ERIC Number: ED211517
Record Type: RIE
Publication Date: 1981-Oct
Reference Count: N/A
Brain Research and Education: An Overview.
Hill, Kenneth L.
An overview of some educational implications of brain related research indicates that new insights can be gained from brain research. Four areas of study appear to be promising. First, the study of the evolution of the brain involves theories derived mostly from sociobiology, which is the study of the social behavior of animals, including humans in the context of evolutionary biology. Concepts about basic human needs and instincts may be derived from sociobiology. The second area of study, brain growth in children, has implications for educators. The periods of brain growth spurts, followed by learning plateaus, should be considered when choosing times for exposing children to new learning experiences. A third area of research is that which identifies innate differences between male and female brains. The fourth area is that of left/right brain hemisphere differences. In addition to these areas of study, other topics relating to brain growth include: (1) the study of learning as it physically changes the brain; (2) teaching people to learn and/or think; (3) physical aids to the brain such as certain drugs; (4) altered states of consciousness; and (5) research into optimum learning times. Certain skills, values, and thinking levels can be taught effectively only at certain times during an individual's developmental stages. (JD)
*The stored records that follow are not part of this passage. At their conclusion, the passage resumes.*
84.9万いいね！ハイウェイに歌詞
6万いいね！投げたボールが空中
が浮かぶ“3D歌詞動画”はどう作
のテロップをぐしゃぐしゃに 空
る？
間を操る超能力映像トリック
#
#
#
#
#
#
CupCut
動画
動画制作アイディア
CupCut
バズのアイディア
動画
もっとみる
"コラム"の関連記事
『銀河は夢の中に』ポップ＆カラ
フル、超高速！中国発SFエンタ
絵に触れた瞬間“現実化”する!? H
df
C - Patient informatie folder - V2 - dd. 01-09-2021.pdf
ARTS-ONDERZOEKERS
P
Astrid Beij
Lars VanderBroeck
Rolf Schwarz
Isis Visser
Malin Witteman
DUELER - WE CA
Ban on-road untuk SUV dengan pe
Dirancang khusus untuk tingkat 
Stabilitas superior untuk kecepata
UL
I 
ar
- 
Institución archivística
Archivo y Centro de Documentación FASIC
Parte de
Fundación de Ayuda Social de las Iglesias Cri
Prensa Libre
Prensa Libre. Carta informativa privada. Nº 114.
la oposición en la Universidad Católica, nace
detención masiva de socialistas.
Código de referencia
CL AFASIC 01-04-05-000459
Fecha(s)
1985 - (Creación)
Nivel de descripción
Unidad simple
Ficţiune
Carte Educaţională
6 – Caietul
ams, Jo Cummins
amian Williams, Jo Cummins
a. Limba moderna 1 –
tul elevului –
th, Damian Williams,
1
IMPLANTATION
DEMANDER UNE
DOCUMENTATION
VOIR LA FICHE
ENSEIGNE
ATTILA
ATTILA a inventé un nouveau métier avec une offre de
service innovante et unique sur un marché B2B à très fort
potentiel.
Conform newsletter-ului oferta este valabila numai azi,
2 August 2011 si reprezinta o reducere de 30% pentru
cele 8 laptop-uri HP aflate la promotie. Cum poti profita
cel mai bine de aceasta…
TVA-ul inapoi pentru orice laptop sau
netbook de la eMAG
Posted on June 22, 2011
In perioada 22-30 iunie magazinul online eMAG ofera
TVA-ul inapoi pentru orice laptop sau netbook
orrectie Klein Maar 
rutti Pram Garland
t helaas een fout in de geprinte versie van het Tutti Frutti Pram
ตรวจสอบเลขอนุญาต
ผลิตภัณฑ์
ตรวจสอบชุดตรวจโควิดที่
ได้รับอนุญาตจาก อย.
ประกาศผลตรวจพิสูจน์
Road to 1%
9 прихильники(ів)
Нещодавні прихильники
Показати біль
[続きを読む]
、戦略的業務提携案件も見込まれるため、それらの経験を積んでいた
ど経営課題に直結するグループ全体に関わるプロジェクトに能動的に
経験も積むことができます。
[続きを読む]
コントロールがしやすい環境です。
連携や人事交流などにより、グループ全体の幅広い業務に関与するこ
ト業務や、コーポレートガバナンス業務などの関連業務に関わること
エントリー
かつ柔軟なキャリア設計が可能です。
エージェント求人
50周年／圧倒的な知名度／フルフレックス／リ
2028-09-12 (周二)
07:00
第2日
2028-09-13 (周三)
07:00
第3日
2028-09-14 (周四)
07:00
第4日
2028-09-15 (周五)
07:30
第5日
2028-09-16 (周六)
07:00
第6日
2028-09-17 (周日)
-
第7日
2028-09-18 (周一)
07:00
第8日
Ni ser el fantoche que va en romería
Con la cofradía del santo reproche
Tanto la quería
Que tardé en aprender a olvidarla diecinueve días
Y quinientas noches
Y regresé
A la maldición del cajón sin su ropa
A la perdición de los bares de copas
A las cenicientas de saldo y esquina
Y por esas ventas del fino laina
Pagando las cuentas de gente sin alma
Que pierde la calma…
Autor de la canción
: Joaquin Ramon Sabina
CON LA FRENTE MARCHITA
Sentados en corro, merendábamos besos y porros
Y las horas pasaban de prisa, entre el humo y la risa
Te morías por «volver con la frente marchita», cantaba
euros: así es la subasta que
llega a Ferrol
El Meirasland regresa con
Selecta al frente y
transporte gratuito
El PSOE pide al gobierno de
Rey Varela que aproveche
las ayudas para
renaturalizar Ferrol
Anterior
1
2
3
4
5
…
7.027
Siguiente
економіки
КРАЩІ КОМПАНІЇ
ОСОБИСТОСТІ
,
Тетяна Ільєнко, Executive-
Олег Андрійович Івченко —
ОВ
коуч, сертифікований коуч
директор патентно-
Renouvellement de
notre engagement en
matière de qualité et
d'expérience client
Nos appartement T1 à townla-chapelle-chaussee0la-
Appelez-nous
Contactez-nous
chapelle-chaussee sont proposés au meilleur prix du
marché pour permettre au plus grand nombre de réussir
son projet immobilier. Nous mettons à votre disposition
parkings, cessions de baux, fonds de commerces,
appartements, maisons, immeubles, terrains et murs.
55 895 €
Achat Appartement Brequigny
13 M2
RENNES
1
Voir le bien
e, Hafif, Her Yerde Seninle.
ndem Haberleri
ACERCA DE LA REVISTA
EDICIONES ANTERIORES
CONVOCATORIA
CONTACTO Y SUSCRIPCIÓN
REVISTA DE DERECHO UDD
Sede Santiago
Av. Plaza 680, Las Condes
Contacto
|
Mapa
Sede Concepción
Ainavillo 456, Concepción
Descriptors: Brain, Cerebral Dominance, Cognitive Ability, Cognitive Development, Cognitive Style, Developmental Stages, Elementary Secondary Education, Epistemology, Individual Development, Learning Plateaus, Learning Processes, Sex Differences, Social Behavior
Not available separately; see SP 019 382.
Publication Type: Speeches/Meeting Papers; Information Analyses
Education Level: N/A
Authoring Institution: N/A
Note: Paper presented at the Annual Symposium "Education and Contemporary America" of the Boise State University School of Education (2nd, Boise, ID, October 8-10, 1981).